Tweet active Safari tab from command line

Mar 09, '09 07:30:00AM

Contributed by: Anonymous

I wrote a small Ruby script which allows me to post my currently-active Safari tab on Twitter, including the possibility of adding hashtags. Here's the code, though you you'll find any updates to the script over here, and a bit more detail can be found in this blog post.

#!/usr/bin/ruby -W0
 
=begin
Quick and dirty way to tweet the currently active
Safari tab (title + shortened URL).
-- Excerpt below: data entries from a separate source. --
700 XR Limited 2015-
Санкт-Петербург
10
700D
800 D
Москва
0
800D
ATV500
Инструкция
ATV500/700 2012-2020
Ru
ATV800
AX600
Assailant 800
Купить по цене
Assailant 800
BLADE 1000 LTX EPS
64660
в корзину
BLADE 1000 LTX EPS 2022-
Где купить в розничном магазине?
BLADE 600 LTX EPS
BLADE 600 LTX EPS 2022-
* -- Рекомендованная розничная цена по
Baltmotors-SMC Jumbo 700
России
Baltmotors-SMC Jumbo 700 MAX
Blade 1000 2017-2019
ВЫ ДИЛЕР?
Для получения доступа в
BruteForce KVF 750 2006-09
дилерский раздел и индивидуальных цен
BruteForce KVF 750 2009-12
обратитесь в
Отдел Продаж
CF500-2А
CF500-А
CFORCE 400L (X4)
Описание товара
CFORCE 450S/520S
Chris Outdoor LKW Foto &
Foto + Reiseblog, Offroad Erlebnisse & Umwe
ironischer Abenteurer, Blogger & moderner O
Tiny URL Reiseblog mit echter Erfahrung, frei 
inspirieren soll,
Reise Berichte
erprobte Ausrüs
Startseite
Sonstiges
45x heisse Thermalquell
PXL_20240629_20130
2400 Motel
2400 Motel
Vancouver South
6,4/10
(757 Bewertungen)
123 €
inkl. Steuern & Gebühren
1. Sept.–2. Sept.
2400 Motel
Hashtags get
passed in as parameters (the hash sign gets added
by the script, so don't do it yourself)
 
Adapt to your needs!
=end
 
# I don't believe in requiring rubygems itself
#require 'rubygems'
require 'highline'
require 'rbosa'
require 'ShortURL'
gem('twitter4r', '0.3.0')
require 'time'
require 'twitter'
 
# OSA stuff to get to the active Safari tab
OSA.utf8_strings = true
tab = OSA.app('Safari').windows.first.current_tab
 
tweet = "#{tab.name} - #{ShortURL.shorten(tab.url)} "
ARGV.each { |tag| tweet << "##{tag} " }
 
unless tweet.length < 140
  puts "Tweet too long :-("
  exit 1
end
 
# I didn't feel like having my pw in the file
# therefore using highline to ask for it
hl = HighLine.new
twitter_user = 'your_twitter_username'
twitter_pass = hl.ask('Enter password: ') { |q| q.echo = "*" }
 
# post tweet
client = Twitter::Client.new(:login => twitter_user, :password => twitter_pass)
Twitter::Status.create(:text => tweet, :client => client)
This script uses the RubyOSA bridge for AppleScript support from within Ruby, as well as quite a few other gems (why reinvent the wheel?).
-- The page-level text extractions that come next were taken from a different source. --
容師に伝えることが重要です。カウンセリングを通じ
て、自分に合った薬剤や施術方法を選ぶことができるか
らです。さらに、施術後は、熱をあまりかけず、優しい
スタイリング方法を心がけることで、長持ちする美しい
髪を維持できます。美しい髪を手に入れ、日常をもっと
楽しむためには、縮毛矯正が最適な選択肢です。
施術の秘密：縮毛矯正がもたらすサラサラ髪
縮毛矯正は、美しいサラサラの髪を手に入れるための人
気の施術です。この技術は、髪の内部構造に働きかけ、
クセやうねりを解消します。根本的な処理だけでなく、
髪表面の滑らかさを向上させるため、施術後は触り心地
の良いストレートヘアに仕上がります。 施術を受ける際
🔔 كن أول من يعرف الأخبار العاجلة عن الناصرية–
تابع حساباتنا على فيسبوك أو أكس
[robg adds: If (like me) you're not a Ruby user, it will take a bit of effort to get this script to work. First, save the above as a text file somewhere on your path and make it executable (chmod a+x tweetsafari.rb). In order to get it working on my machine, I had to uncomment the require 'rubygems' line, and edit the twitter_user = 'your_twitter_username'. I also had to install some of the listed gems from the script. You can do this with the sudo gem install gem_name command. On my machine, I had to install rubyosa, shorturl, and twitter4r in order to get the script to work. Once I had all those bits, though, it worked as described, and tweeted a shortened URL version of my active Safari tab.]